You are viewing a plain text version of this content. The canonical link for it is here.
Posted to c-dev@xerces.apache.org by "Peter Burns (JIRA)" <xe...@xml.apache.org> on 2011/04/05 18:33:06 UTC
[jira] [Created] (XERCESC-1961) Invalid IGXMLScanner::fDTDGrammar,
causing segfault
Invalid IGXMLScanner::fDTDGrammar, causing segfault
---------------------------------------------------
Key: XERCESC-1961
URL: https://issues.apache.org/jira/browse/XERCESC-1961
Project: Xerces-C++
Issue Type: Bug
Components: SAX/SAX2, Utilities, Validating Parser (DTD)
Affects Versions: 2.6.0, 2.8.0
Environment: Linux, OpenVXI (http://sourceforge.net/projects/openvxi/)
Reporter: Peter Burns
The problem occurs while OpenVXI is initialising, when it parses a couple of (hard-coded) DTDs and then a (hard-coded) XSD. During the DTD parsing (SAX2XMLReader::parse()), a DTDGrammar is created and stored in two places: GrammarResolver::fGrammarBucket and IGXMLScanner::fDTDGrammar.
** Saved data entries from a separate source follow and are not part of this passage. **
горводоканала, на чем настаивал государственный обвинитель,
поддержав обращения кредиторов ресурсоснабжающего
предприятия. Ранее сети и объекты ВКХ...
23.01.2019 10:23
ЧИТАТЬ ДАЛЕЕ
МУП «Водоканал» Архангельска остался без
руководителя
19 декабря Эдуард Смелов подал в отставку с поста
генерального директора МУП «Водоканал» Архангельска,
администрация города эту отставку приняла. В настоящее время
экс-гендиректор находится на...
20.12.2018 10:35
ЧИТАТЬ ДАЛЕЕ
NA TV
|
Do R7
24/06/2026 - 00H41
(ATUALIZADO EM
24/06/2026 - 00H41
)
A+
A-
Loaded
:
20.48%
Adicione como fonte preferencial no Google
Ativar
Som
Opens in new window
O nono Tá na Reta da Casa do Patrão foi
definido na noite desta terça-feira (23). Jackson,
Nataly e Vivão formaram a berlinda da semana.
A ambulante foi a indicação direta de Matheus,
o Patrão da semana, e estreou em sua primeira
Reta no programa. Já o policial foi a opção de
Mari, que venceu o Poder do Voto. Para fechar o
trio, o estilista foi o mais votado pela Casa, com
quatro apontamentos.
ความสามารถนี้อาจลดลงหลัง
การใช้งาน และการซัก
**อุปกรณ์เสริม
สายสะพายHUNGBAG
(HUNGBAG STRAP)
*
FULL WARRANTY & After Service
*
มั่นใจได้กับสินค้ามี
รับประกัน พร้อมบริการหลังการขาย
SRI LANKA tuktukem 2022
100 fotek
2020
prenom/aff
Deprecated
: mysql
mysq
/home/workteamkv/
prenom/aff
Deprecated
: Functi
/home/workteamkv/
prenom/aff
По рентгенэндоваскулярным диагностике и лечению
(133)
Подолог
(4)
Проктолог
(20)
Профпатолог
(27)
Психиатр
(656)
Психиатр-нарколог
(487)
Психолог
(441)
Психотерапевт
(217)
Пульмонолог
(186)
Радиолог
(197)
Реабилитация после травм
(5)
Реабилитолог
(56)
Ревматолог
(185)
At the start of the XSG parsing (SAX2XMLReader::loadGrammar()), the GrammarBucket is cleared, deleting the DTDGrammar but leaving IGXMLScanner::fDTDGrammar still pointing to it. During the parsing, IGXMLScanner::getEntityDeclPool() is called and hence tries to call fDTDGrammar->getEntityDeclPool(). This sometimes causes a segfault (though usually only after our app - performing these operations over and over - has been running for a few hours).
I have some code which reproduces the problem - I'll attach it to this case as soon as I can work out how. Since the code rarely segfaults, I've been demonstrating it by adding printf()s to the DTDGrammar constructor/destructor and IGXMLScanner::getEntityDeclPool(). So my test code currently generates this:
[peter@ultra1 xerces_bug]$ ./test
DTDGrammar::DTDGrammar() this = 0x95691508
Warning in file vxml 1.0 defaults at line 2 column 51
Reason: Element 'metadata' was referenced in a content model but never declared
DTDGrammar::~DTDGrammar() this = 0x95691508
DTDGrammar::DTDGrammar() this = 0x956fa908
DTDGrammar::DTDGrammar() this = 0x95ac4908
DTDGrammar::~DTDGrammar() this = 0x95ac4908
DTDGrammar::DTDGrammar() this = 0x95ac4908
DTDGrammar::~DTDGrammar() this = 0x95ac4908
DTDGrammar::DTDGrammar() this = 0x95ac4908
DTDGrammar::~DTDGrammar() this = 0x95ac4908
DTDGrammar::DTDGrammar() this = 0x95ac4908
DTDGrammar::~DTDGrammar() this = 0x95ac4908
DTDGrammar::DTDGrammar() this = 0x95ac4908
DTDGrammar::~DTDGrammar() this = 0x95ac4908
DTDGrammar::DTDGrammar() this = 0x95ac4908
DTDGrammar::~DTDGrammar() this = 0x95ac4908
DTDGrammar::DTDGrammar() this = 0x95ac4908
DTDGrammar::~DTDGrammar() this = 0x95ac4908
DTDGrammar::DTDGrammar() this = 0x95ac4908
IGXMLScanner::getEntityDeclPool() fDTDGrammar = 0x95691508
DTDGrammar::~DTDGrammar() this = 0x95ac4908
DTDGrammar::~DTDGrammar() this = 0x956fa908
[peter@ultra1 xerces_bug]$
showing the DTDGrammar this=0x95691508 being created, deleted and then used by IGXMLScanner.
Our fix is to set fDTDGrammar to 0 after the bucket-clearing operation
fGrammarResolver->useCachedGrammarInParse(toCache);
at the start of IGXMLScanner::loadGrammar(), and this solves our problem.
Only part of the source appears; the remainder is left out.